(About this exercise)
Please output the lines shown below exactly as they appear.

-*-*-

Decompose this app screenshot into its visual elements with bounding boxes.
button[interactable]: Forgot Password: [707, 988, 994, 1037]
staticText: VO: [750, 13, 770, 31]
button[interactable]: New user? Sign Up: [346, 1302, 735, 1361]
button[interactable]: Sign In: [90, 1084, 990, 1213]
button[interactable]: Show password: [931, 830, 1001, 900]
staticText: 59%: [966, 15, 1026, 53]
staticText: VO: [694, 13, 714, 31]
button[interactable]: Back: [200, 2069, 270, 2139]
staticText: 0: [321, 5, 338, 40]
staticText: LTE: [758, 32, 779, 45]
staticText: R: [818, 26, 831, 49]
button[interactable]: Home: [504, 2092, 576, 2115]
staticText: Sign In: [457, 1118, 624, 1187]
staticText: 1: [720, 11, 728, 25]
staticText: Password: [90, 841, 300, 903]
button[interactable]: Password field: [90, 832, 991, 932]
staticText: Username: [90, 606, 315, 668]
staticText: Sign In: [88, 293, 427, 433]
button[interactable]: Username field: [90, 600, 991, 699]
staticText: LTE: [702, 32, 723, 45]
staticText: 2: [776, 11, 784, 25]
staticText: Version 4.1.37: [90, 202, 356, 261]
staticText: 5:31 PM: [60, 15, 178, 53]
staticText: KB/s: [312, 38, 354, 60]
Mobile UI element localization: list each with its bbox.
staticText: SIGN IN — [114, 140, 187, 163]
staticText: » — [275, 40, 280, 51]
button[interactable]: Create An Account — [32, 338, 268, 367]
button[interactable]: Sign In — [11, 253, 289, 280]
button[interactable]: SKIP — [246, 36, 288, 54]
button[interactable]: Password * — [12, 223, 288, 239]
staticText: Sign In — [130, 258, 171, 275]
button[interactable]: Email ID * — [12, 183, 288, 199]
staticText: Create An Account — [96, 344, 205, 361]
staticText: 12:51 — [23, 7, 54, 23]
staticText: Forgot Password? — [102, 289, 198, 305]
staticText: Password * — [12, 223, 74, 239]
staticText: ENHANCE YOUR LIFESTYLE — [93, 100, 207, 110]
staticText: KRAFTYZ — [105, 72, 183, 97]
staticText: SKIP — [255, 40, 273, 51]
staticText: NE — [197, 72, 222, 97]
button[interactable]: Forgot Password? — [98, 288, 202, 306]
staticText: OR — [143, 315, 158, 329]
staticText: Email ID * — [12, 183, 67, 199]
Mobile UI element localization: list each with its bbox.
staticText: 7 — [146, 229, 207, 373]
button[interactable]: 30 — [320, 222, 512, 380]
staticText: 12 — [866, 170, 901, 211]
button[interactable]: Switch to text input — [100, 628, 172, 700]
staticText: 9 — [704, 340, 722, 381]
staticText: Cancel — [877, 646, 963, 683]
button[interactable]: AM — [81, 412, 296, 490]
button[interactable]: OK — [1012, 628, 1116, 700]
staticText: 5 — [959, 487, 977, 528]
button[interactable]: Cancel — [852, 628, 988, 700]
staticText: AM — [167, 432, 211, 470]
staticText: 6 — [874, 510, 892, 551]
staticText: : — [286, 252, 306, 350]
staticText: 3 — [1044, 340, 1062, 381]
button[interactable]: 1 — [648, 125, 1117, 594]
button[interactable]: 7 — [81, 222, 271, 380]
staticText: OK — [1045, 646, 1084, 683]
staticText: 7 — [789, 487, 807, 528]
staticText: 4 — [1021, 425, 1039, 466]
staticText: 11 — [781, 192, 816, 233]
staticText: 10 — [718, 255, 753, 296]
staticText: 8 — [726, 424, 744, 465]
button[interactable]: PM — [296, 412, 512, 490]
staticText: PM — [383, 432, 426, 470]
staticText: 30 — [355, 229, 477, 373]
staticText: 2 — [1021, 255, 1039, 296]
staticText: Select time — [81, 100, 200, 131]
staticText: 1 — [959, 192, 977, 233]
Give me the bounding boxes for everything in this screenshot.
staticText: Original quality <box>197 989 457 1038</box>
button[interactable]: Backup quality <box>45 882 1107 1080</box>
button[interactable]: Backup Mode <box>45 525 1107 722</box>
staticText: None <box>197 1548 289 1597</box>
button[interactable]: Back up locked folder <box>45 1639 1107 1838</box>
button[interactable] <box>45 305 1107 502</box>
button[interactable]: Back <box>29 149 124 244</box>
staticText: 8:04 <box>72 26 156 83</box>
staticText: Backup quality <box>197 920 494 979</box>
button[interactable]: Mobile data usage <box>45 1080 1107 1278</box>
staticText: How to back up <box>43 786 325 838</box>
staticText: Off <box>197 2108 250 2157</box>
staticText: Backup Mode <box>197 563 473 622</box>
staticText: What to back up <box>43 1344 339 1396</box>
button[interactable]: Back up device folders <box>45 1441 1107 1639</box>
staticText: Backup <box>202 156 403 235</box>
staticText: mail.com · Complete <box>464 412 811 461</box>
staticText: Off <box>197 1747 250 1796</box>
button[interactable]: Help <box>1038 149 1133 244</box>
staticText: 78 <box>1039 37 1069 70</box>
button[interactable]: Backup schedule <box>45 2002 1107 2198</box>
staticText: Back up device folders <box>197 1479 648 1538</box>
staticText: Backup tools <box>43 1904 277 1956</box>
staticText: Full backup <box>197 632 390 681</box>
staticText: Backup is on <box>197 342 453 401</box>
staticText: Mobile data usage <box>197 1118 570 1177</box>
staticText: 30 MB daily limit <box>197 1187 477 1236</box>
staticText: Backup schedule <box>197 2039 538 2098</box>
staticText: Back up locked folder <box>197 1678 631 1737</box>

-*-*-

(Written reply)
Decompose this app screenshot into its visual elements with bounding boxes.
button[interactable]: Forgot Password: [707, 988, 994, 1037]
staticText: VO: [750, 13, 770, 31]
button[interactable]: New user? Sign Up: [346, 1302, 735, 1361]
button[interactable]: Sign In: [90, 1084, 990, 1213]
button[interactable]: Show password: [931, 830, 1001, 900]
staticText: 59%: [966, 15, 1026, 53]
staticText: VO: [694, 13, 714, 31]
button[interactable]: Back: [200, 2069, 270, 2139]
staticText: 0: [321, 5, 338, 40]
staticText: LTE: [758, 32, 779, 45]
staticText: R: [818, 26, 831, 49]
button[interactable]: Home: [504, 2092, 576, 2115]
staticText: Sign In: [457, 1118, 624, 1187]
staticText: 1: [720, 11, 728, 25]
staticText: Password: [90, 841, 300, 903]
button[interactable]: Password field: [90, 832, 991, 932]
staticText: Username: [90, 606, 315, 668]
staticText: Sign In: [88, 293, 427, 433]
button[interactable]: Username field: [90, 600, 991, 699]
staticText: LTE: [702, 32, 723, 45]
staticText: 2: [776, 11, 784, 25]
staticText: Version 4.1.37: [90, 202, 356, 261]
staticText: 5:31 PM: [60, 15, 178, 53]
staticText: KB/s: [312, 38, 354, 60]
Mobile UI element localization: list each with its bbox.
staticText: SIGN IN — [114, 140, 187, 163]
staticText: » — [275, 40, 280, 51]
button[interactable]: Create An Account — [32, 338, 268, 367]
button[interactable]: Sign In — [11, 253, 289, 280]
button[interactable]: SKIP — [246, 36, 288, 54]
button[interactable]: Password * — [12, 223, 288, 239]
staticText: Sign In — [130, 258, 171, 275]
button[interactable]: Email ID * — [12, 183, 288, 199]
staticText: Create An Account — [96, 344, 205, 361]
staticText: 12:51 — [23, 7, 54, 23]
staticText: Forgot Password? — [102, 289, 198, 305]
staticText: Password * — [12, 223, 74, 239]
staticText: ENHANCE YOUR LIFESTYLE — [93, 100, 207, 110]
staticText: KRAFTYZ — [105, 72, 183, 97]
staticText: SKIP — [255, 40, 273, 51]
staticText: NE — [197, 72, 222, 97]
button[interactable]: Forgot Password? — [98, 288, 202, 306]
staticText: OR — [143, 315, 158, 329]
staticText: Email ID * — [12, 183, 67, 199]
Mobile UI element localization: list each with its bbox.
staticText: 7 — [146, 229, 207, 373]
button[interactable]: 30 — [320, 222, 512, 380]
staticText: 12 — [866, 170, 901, 211]
button[interactable]: Switch to text input — [100, 628, 172, 700]
staticText: 9 — [704, 340, 722, 381]
staticText: Cancel — [877, 646, 963, 683]
button[interactable]: AM — [81, 412, 296, 490]
button[interactable]: OK — [1012, 628, 1116, 700]
staticText: 5 — [959, 487, 977, 528]
button[interactable]: Cancel — [852, 628, 988, 700]
staticText: AM — [167, 432, 211, 470]
staticText: 6 — [874, 510, 892, 551]
staticText: : — [286, 252, 306, 350]
staticText: 3 — [1044, 340, 1062, 381]
button[interactable]: 1 — [648, 125, 1117, 594]
button[interactable]: 7 — [81, 222, 271, 380]
staticText: OK — [1045, 646, 1084, 683]
staticText: 7 — [789, 487, 807, 528]
staticText: 4 — [1021, 425, 1039, 466]
staticText: 11 — [781, 192, 816, 233]
staticText: 10 — [718, 255, 753, 296]
staticText: 8 — [726, 424, 744, 465]
button[interactable]: PM — [296, 412, 512, 490]
staticText: PM — [383, 432, 426, 470]
staticText: 30 — [355, 229, 477, 373]
staticText: 2 — [1021, 255, 1039, 296]
staticText: Select time — [81, 100, 200, 131]
staticText: 1 — [959, 192, 977, 233]
Give me the bounding boxes for everything in this screenshot.
staticText: Original quality <box>197 989 457 1038</box>
button[interactable]: Backup quality <box>45 882 1107 1080</box>
button[interactable]: Backup Mode <box>45 525 1107 722</box>
staticText: None <box>197 1548 289 1597</box>
button[interactable]: Back up locked folder <box>45 1639 1107 1838</box>
button[interactable] <box>45 305 1107 502</box>
button[interactable]: Back <box>29 149 124 244</box>
staticText: 8:04 <box>72 26 156 83</box>
staticText: Backup quality <box>197 920 494 979</box>
button[interactable]: Mobile data usage <box>45 1080 1107 1278</box>
staticText: How to back up <box>43 786 325 838</box>
staticText: Off <box>197 2108 250 2157</box>
staticText: Backup Mode <box>197 563 473 622</box>
staticText: What to back up <box>43 1344 339 1396</box>
button[interactable]: Back up device folders <box>45 1441 1107 1639</box>
staticText: Backup <box>202 156 403 235</box>
staticText: mail.com · Complete <box>464 412 811 461</box>
staticText: Off <box>197 1747 250 1796</box>
button[interactable]: Help <box>1038 149 1133 244</box>
staticText: 78 <box>1039 37 1069 70</box>
button[interactable]: Backup schedule <box>45 2002 1107 2198</box>
staticText: Back up device folders <box>197 1479 648 1538</box>
staticText: Backup tools <box>43 1904 277 1956</box>
staticText: Full backup <box>197 632 390 681</box>
staticText: Backup is on <box>197 342 453 401</box>
staticText: Mobile data usage <box>197 1118 570 1177</box>
staticText: 30 MB daily limit <box>197 1187 477 1236</box>
staticText: Backup schedule <box>197 2039 538 2098</box>
staticText: Back up locked folder <box>197 1678 631 1737</box>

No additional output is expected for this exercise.